TWENTY ONE

4.6K 700 52
                                    

Waktu berlalu sangat cepat. Sangat cepat bahkan. Rasanya aku hanya berkedip sekali, tapi di sinilah aku sekarang, mendengarkan teriakan lega dan senang teman-teman sekelasku.

Rasanya baru kemarin aku pindah ke sekolah ini, terkena detensi dan mencoba untuk menghindari Jimin sebisa mungkin. Aku masih ingat atmosfir yang menegangkan antara aku dan Jungkook, juga bagaimana aku salah menilai Taehyung selama ini. Tidak terasa setelah ini kita akan berpisah, mungkin.

Aku bisa melihat Jungkook yang kelewat senang. Sebuah senyuman yang sangat lebar tertera di wajahnya dan ia bersorak sambil menari-nari gembira. Ingin rasanya aku mengambil ponselku dan merekam kelakuan lelaki itu, mengancam akan menyebarkannya ke seluruh sosial media jika ia mulai bertingkah menyebalkan. Tapi tidak kulakukan karena aku masih memiliki rasa keperimanusiaan.

Di sisi lain, Taehyung juga terlihat senang. Ia mulai menari bersama Jungkook dan terlihat sangat bodoh, kontras dengan otak jenius dan ekspresi seriusnya beberapa menit yang lalu.

Dan Jimin ...

Sebuah pelukan tiba-tiba menyerang tubuhku, membuatku sesak ketika. Kemudian dilanjuti dengan kecupan-kecupan kecil di seluruh kepalaku. Aku tidak perlu menebak lagi siapa orang ini. Sudah jelas dari aroma citrus-nya saja, aku tahu lelaki ini bukan lain adalah Park Jimin.

Jimin meregangkan pelukannya, yang langsung membuatku menarik napas sekuatnya, memasok oksigen yang menghilang karena pelukan kuat lelaki itu. Wajahku memerah karena tingkahnya dan Jimin hanya terkekeh melihat penampilanku.

"Kau tidak lupa, kan?" tanya Jimin.

Aku mengerutkan keningku. "Lupa apa?"

Senyuman di wajah Jimin menurun dan wajahnya cemberut. "Bukankah aku sudah bilang kita akan pergi berlibur sebelum acara kelulusan?"
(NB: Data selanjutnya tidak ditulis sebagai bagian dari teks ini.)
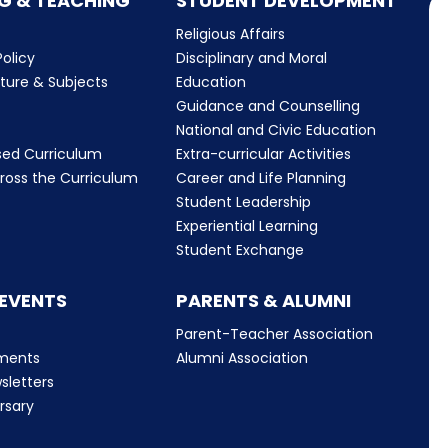
G & TEACHING
STUDENT DEVELOPMENT
Religious Affairs
olicy
Disciplinary and Moral
cture & Subjects
Education
Guidance and Counselling
m
National and Civic Education
sed Curriculum
Extra-curricular Activities
ross the Curriculum
Career and Life Planning
Student Leadership
Experiential Learning
Student Exchange
 EVENTS
PARENTS & ALUMNI
Parent-Teacher Association
ments
Alumni Association
sletters
rsary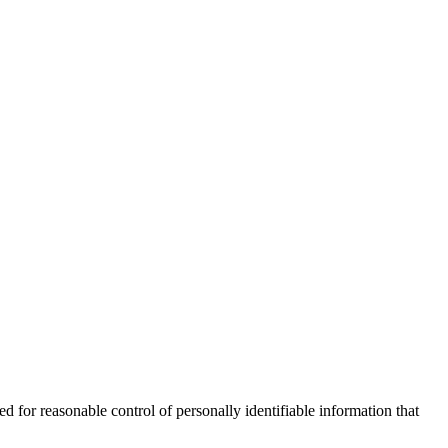
for reasonable control of personally identifiable information that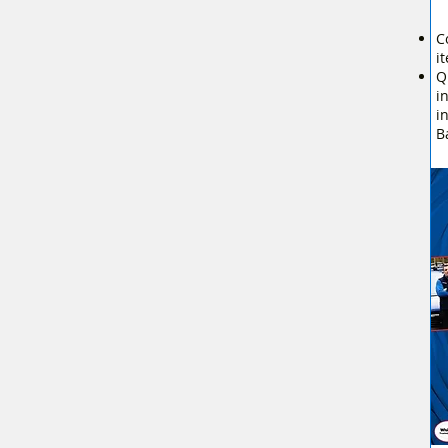
C
i
Q
i
i
B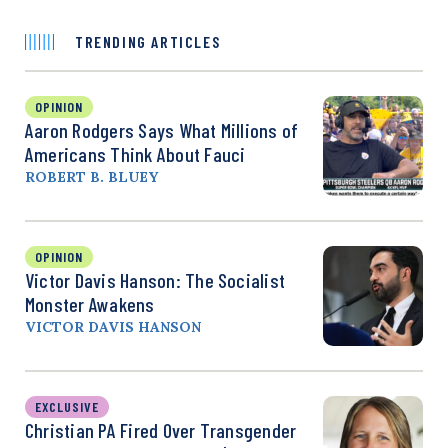
TRENDING ARTICLES
OPINION
Aaron Rodgers Says What Millions of
Americans Think About Fauci
ROBERT B. BLUEY
OPINION
Victor Davis Hanson: The Socialist
Monster Awakens
VICTOR DAVIS HANSON
EXCLUSIVE
Christian PA Fired Over Transgender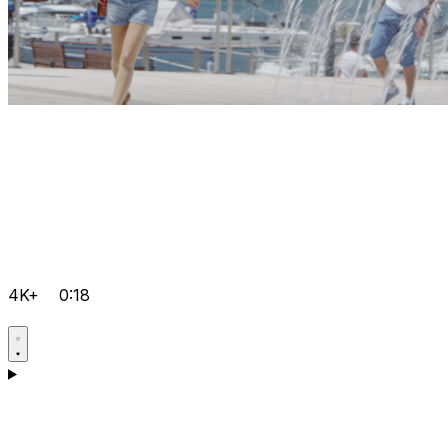
4K+
0:18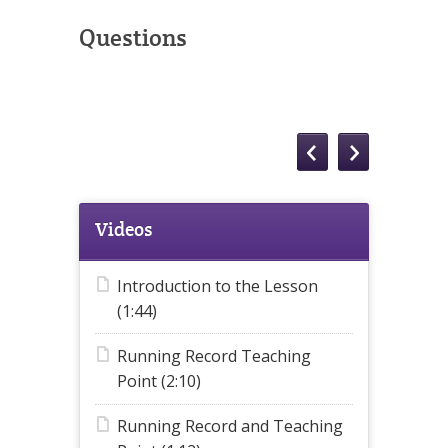
Questions
Videos
Introduction to the Lesson
(1:44)
Running Record Teaching
Point (2:10)
Running Record and Teaching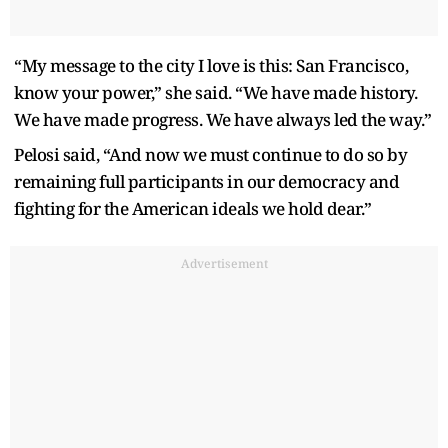
“My message to the city I love is this: San Francisco,
know your power,” she said. “We have made history.
We have made progress. We have always led the way.”
Pelosi said, “And now we must continue to do so by
remaining full participants in our democracy and
fighting for the American ideals we hold dear.”
Advertisement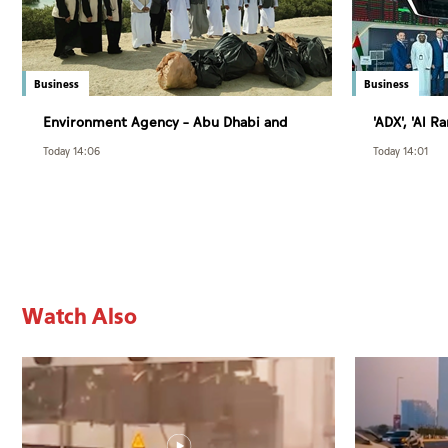
Business
Business
Environment Agency – Abu Dhabi and
'ADX', 'Al 
Department of Municipalities and
of 3rd rou
Today 14:06
Today 14:01
Transport strengthen collaboration on
Trading Co
Abu Dhabi Waste Management Strategy
initiatives
Watch Also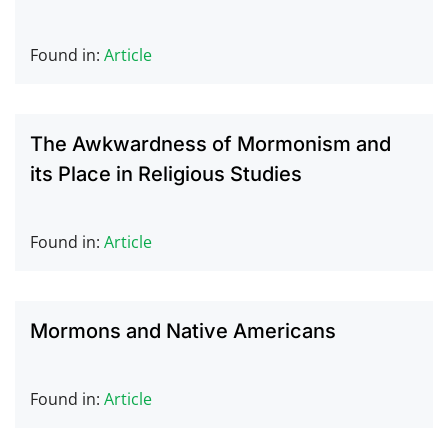
Found in:
Article
The Awkwardness of Mormonism and
its Place in Religious Studies
Found in:
Article
Mormons and Native Americans
Found in:
Article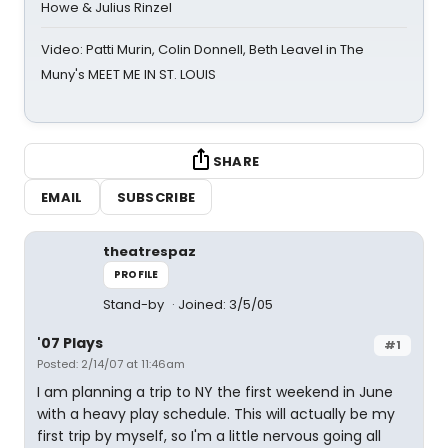
Howe & Julius Rinzel
Video: Patti Murin, Colin Donnell, Beth Leavel in The
Muny's MEET ME IN ST. LOUIS
SHARE
EMAIL
SUBSCRIBE
theatrespaz
PROFILE
Stand-by
Joined: 3/5/05
'07 Plays
#1
Posted: 2/14/07 at 11:46am
I am planning a trip to NY the first weekend in June
with a heavy play schedule. This will actually be my
first trip by myself, so I'm a little nervous going all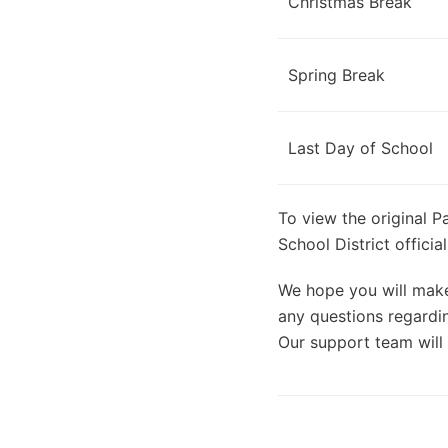
Christmas Break
Spring Break
Last Day of School
To view the original P
School District offici
We hope you will make 
any questions regardin
Our support team will 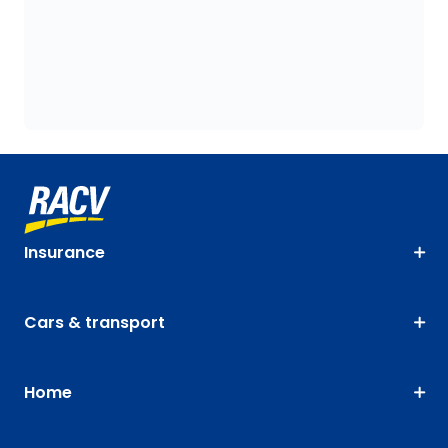
Insurance
Cars & transport
Home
Tiba-tiba saja aku teringat dengan ucapan Jimin saat itu. Aku hampir saja melupakannya jika saja Jimin tidak mengingatkannya lagi. Lagi pula akhir-akhir ini aku sibuk belajar dan bagaimana caranya aku bisa mengingat hal itu?

"Kau belum bilang kita kemana, Jim," ujarku.

Jimin mendekatkan wajahnya ke telingaku. Hembusan napasnya membuatku merinding. "Rahasia," bisiknya.

Setelah itu Jimin menjauhkan wajahnya dari wajahku dan lelaki itu terkekeh melihat ekspresiku dan wajahku yang memerah.

"Ini adalah kejutan untukmu, baby."

Aku memasang wajah kesalku, karena Jimin tidak kunjung memberi tahu kemana kita akan pergi. Sedangkan lelaki itu mencubit pipiku gemas karena melihat ekspresiku.

Tiba-tiba saja Jungkook dan Taehyung menghampiri kami. Mereka berdua bertatapan dengan Jimin, memberi kode entah apa yang tidak aku ketahui. Mereka seperti sedang membicarakan sesuatu tetapi hanya dengan tatapan mata. Melihat mereka, aku jadi penasaran dengan apa yang mereka rencanakan.

Jimin menolehkan kepalanya kepadaku, kemudian tangannya beralih untuk menggenggam tanganku. Sebuah senyuman lebar tercetak jelas di wajahnya.

"Ayo kita pergi," ujar Jimin lalu menarik tanganku dan kami berdua berjalan keluar kelas, diikuti oleh Jungkook dan Taehyung di belakang.

Kami berjalan menuju motor Jimin. Untung saja hari ini aku tidak kelupaan membawa jaket, jadi aku tidak akan kedinginan di jalan. Jaket yang aku gunakan saat ini adalah jaket kulit yang diberikan oleh Jimin, dan lelaki itu juga memiliki jaket kulit yang sama. Ia mengatakan jika aku menggunakan jaket itu, berarti aku adalah miliknya. Aku tidak mengerti kenapa Jimin sangat terobsesi menggunakan jaket kulit, padahal aku sendiri lebih menyukai hoodie. Tapi tidak bisa kupungkiri kalau Jimin terlihat hot menggunakan jaket kulit.